1 Introduction

Phonetic scientists have created and applied a set of methods and techniques to investigate the physical characteristics and the temporal dynamics of oral and nasal processes during speech production. Kinematic processes have been studied with electromagnetic articulography (e.g. Hoole et al., 1994; Mooshammer & Fuchs, 2002; Tiede et al., 2001; Tomaschek et al., 2018), Ultrasound (e.g. Davidson, 2006; Zharkova et al., 2012; Wrench & Scobbie, 2011) and even magnetic resonance imaging (MRI) (e.g. Mathiak et al., 2000; Uecker et al., 2010). Airflow processes have been studied by means of pressure transducers (e.g. Basset et al., 2001; Petrone et al., 2017; Hertegård & Gauffin, 1992) or a Rothenberg mask (e.g. Quigley et al., 1964; Warren, 1967). All of these techniques come with their specific advantages, such as high spatial and high temporal resolution. However, when it comes to investigating air flow, there are crucial disadvantages in the available techniques. For example, intra-oral and intra-nasal pressure is measured by inserting tubes into the nose. Not only comes this technique with potentially high discomfort for participants, there is a high risk that saliva blocks the tube, reducing the amount of recording time. Even though Rothenberg masks avoid the problem of discomfort and short recording times, they systematically change the characteristics of the acoustic signal and block the jaw, leading to additional changes in speech production. In the current paper, we present a corpus of Schlieren photography, a technique that avoids these disadvantages. We also provide technical instructions how the necessary recording technology can be purchased and how this set up, under the guidance of a skilled physicist, can be built.

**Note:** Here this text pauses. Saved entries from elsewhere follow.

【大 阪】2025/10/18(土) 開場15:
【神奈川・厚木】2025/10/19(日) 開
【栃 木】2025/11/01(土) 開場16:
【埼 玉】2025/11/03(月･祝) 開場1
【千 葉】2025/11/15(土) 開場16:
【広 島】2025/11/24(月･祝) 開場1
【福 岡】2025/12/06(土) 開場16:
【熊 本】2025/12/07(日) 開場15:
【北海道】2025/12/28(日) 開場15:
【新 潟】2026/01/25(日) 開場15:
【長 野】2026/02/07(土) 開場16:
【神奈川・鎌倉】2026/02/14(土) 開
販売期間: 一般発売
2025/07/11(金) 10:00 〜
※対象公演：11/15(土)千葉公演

Schlieren photography has already been proposed 40 years ago as a tool to investigate speech (e.g. Davies, 1979, 1981). However, only one proper study using Schlieren photography has so far been published. Rowell et al. (2016) used the technique to investigate the production of french oral and nasal vowels. Krane and Gary (2004) published an abstract on investigating fricatives using Schlieren photography, but the actual paper has never been published.

Schlieren photography allows to record the dynamics of oral and nasal airflow without obstruction of the labial articulatory processes. The material was therefore recorded for two purposes. First, as a means to investigate aerodynamic processes during speech production without any obstruction of the lips. Second, to provide material for lecturers of phonetics to illustrates these aerodynamic processes. In the remainder of this paper, we describe Schlieren photography and discuss its limitations. We report the linguistic material chosen for the corpus and the recording and preprocessing of the data. We close the presentation with an illustrative description of aerodynamics in various combinations of manner and place of articulation of consonants, in addition to a preliminary analysis with the present material.

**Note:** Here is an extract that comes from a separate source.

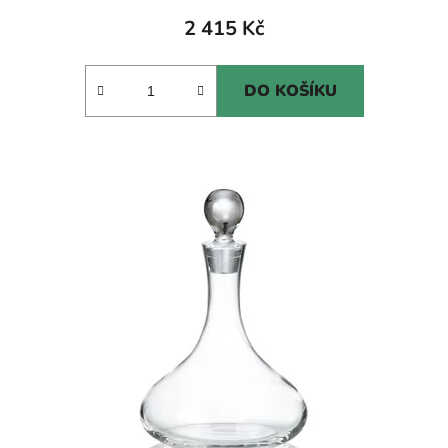
2 415 Kč
DO KOŠÍKU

1.1 Description of Schlieren photography

Schlieren photography visualizes the small disturbances and refractive differences within the background of inhomogeneous transparent media caused e.g. by a density or pressure gradient (Settles, 2001). Those refractive differences bend light beams by definition into non-normal directions (z-axes). The basic principle relies on a wide beam of parallel light emitted by a point light source and paralleled by lenses. This parallel light beam consists of an infinitesimal number of smaller parallel light rays which are focused on a knife edge and projected onto a screen or a camera sensor. The knife edge is used to increase the sensitivity of the system but also to block the image of the light source from being projected to the screen/camera sensor. A Schlieren object (in this case density gradients) in the test area (between the two parallelization lenses) will bend the light rays e.g. in y-direction. A part of these bent light rays will then be blocked by the knife edge located in the focal point. The Schlieren object (in this case density gradients) are then displayed as dark shadows against a bright background.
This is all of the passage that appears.